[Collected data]
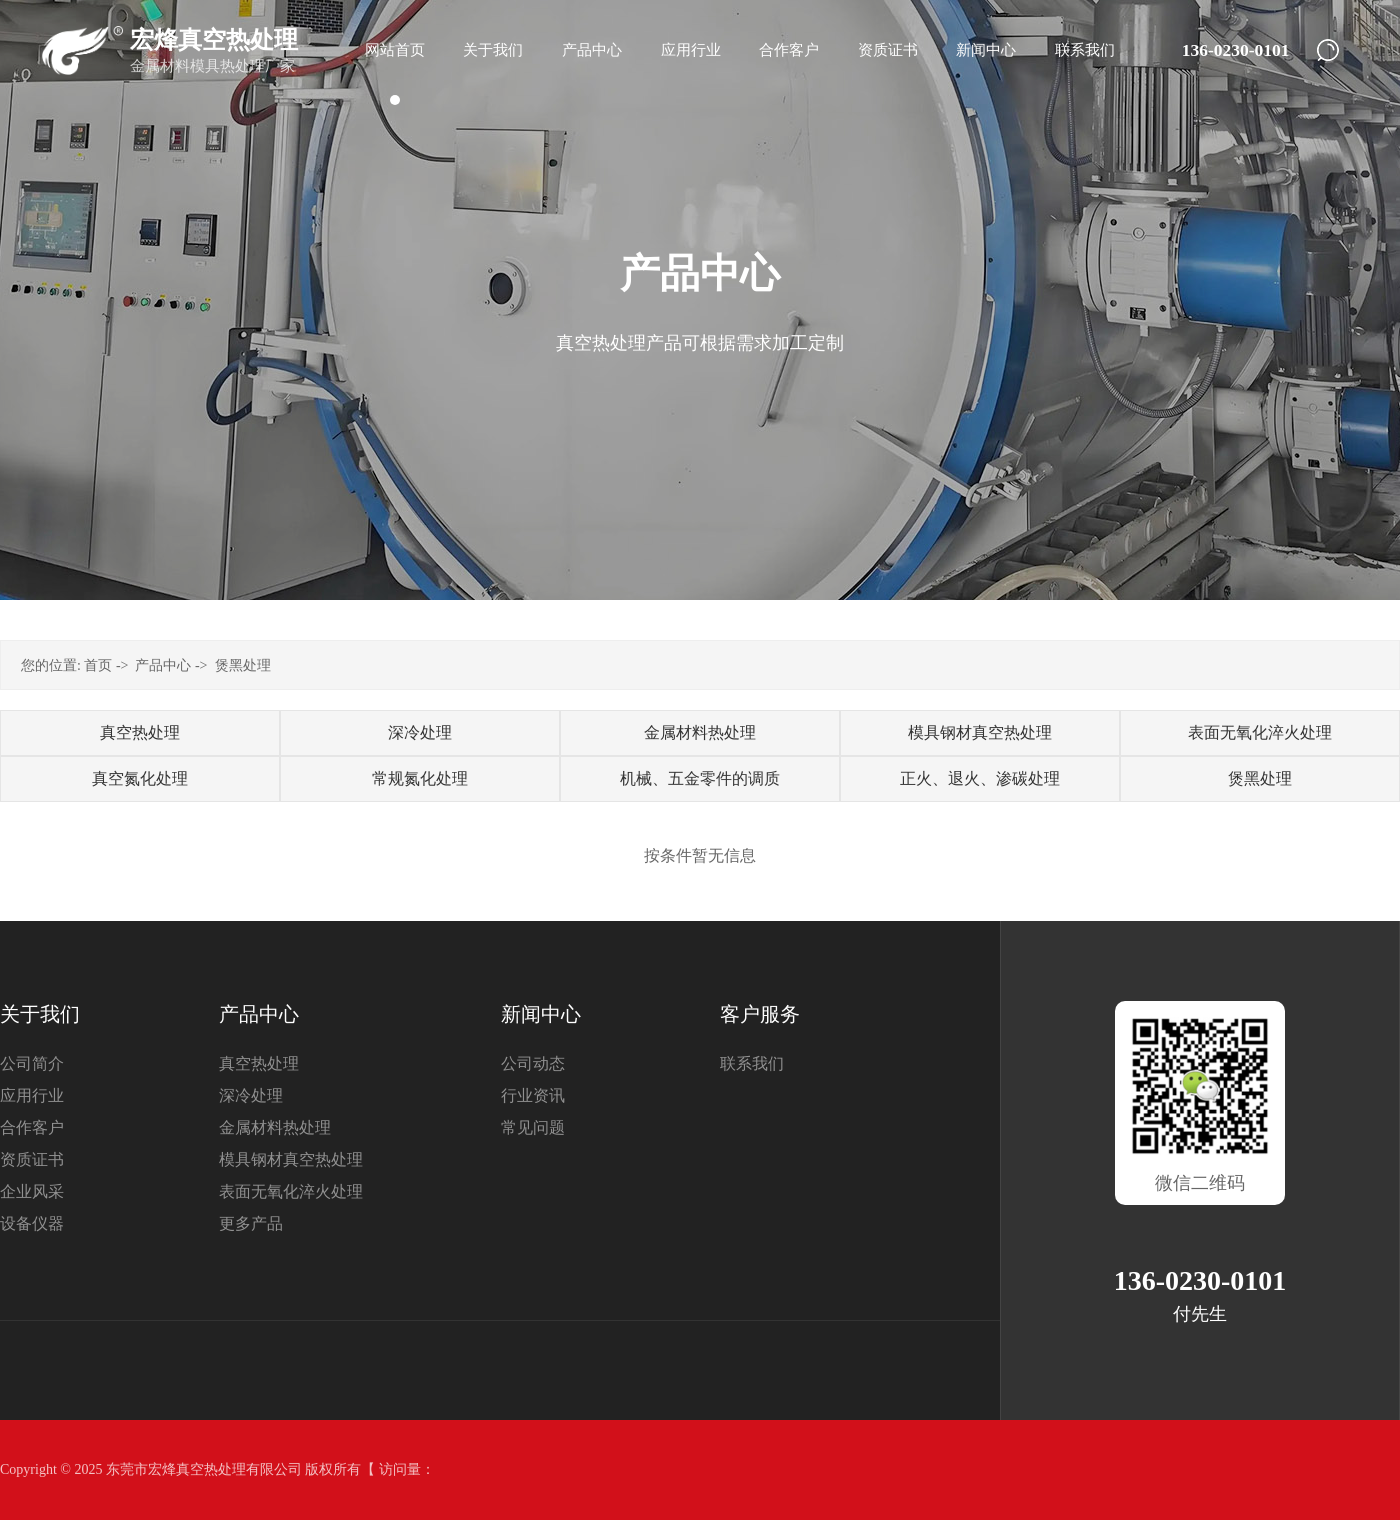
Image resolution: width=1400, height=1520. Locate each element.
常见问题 (533, 1127)
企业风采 (32, 1191)
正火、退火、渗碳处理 (980, 778)
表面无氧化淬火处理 (1260, 732)
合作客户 (32, 1127)
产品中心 (163, 665)
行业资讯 (533, 1095)
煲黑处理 (243, 665)
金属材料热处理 (700, 732)
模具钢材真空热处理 (980, 732)
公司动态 (533, 1063)
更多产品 (251, 1223)
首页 (98, 665)
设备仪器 (32, 1223)
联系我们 (752, 1063)
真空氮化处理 (140, 778)
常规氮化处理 (420, 778)
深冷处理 (420, 732)
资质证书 (32, 1159)
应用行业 (32, 1095)
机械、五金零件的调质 (700, 778)
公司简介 (32, 1063)
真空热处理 (140, 732)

## Exercise aim
Only the lines from the one that contains "更多产品 (251, 1223)" to the end of the data should be output, exactly as they appear.

## Response to the exercise
更多产品 (251, 1223)
首页 (98, 665)
设备仪器 (32, 1223)
联系我们 (752, 1063)
真空氮化处理 (140, 778)
常规氮化处理 (420, 778)
深冷处理 (420, 732)
资质证书 (32, 1159)
应用行业 (32, 1095)
机械、五金零件的调质 (700, 778)
公司简介 (32, 1063)
真空热处理 (140, 732)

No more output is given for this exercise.